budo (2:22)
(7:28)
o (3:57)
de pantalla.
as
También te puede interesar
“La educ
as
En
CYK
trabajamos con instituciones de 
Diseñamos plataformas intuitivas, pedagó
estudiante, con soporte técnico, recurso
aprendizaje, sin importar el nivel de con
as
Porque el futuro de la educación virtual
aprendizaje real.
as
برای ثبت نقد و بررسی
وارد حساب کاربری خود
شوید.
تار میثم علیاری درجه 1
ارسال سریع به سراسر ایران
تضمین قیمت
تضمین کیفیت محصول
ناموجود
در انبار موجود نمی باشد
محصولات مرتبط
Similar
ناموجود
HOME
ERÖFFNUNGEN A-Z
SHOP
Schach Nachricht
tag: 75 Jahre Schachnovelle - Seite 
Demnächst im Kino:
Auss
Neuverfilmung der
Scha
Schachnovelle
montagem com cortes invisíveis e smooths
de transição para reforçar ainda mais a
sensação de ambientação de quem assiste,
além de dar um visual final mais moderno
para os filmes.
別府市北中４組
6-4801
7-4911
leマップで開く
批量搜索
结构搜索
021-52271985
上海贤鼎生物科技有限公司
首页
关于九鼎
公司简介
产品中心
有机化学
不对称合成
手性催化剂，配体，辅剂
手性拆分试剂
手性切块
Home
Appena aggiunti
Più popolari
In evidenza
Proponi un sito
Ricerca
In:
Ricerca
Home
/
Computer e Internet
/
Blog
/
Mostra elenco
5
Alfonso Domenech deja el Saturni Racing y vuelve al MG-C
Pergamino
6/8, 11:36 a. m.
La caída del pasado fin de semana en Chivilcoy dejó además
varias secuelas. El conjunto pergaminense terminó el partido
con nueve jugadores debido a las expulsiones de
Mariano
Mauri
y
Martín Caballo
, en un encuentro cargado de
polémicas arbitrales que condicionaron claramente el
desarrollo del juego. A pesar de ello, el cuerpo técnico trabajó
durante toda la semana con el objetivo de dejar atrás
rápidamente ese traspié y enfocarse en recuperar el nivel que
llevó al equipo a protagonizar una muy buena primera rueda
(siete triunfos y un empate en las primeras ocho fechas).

=======

▶ EXERCISE DESCRIPTION: Write out the whole listing above once more, exactly.

▶ EXERCISE RESPONSE:
budo (2:22)
(7:28)
o (3:57)
de pantalla.
as
También te puede interesar
“La educ
as
En
CYK
trabajamos con instituciones de 
Diseñamos plataformas intuitivas, pedagó
estudiante, con soporte técnico, recurso
aprendizaje, sin importar el nivel de con
as
Porque el futuro de la educación virtual
aprendizaje real.
as
برای ثبت نقد و بررسی
وارد حساب کاربری خود
شوید.
تار میثم علیاری درجه 1
ارسال سریع به سراسر ایران
تضمین قیمت
تضمین کیفیت محصول
ناموجود
در انبار موجود نمی باشد
محصولات مرتبط
Similar
ناموجود
HOME
ERÖFFNUNGEN A-Z
SHOP
Schach Nachricht
tag: 75 Jahre Schachnovelle - Seite 
Demnächst im Kino:
Auss
Neuverfilmung der
Scha
Schachnovelle
montagem com cortes invisíveis e smooths
de transição para reforçar ainda mais a
sensação de ambientação de quem assiste,
além de dar um visual final mais moderno
para os filmes.
別府市北中４組
6-4801
7-4911
leマップで開く
批量搜索
结构搜索
021-52271985
上海贤鼎生物科技有限公司
首页
关于九鼎
公司简介
产品中心
有机化学
不对称合成
手性催化剂，配体，辅剂
手性拆分试剂
手性切块
Home
Appena aggiunti
Più popolari
In evidenza
Proponi un sito
Ricerca
In:
Ricerca
Home
/
Computer e Internet
/
Blog
/
Mostra elenco
5
Alfonso Domenech deja el Saturni Racing y vuelve al MG-C
Pergamino
6/8, 11:36 a. m.
La caída del pasado fin de semana en Chivilcoy dejó además
varias secuelas. El conjunto pergaminense terminó el partido
con nueve jugadores debido a las expulsiones de
Mariano
Mauri
y
Martín Caballo
, en un encuentro cargado de
polémicas arbitrales que condicionaron claramente el
desarrollo del juego. A pesar de ello, el cuerpo técnico trabajó
durante toda la semana con el objetivo de dejar atrás
rápidamente ese traspié y enfocarse en recuperar el nivel que
llevó al equipo a protagonizar una muy buena primera rueda
(siete triunfos y un empate en las primeras ocho fechas).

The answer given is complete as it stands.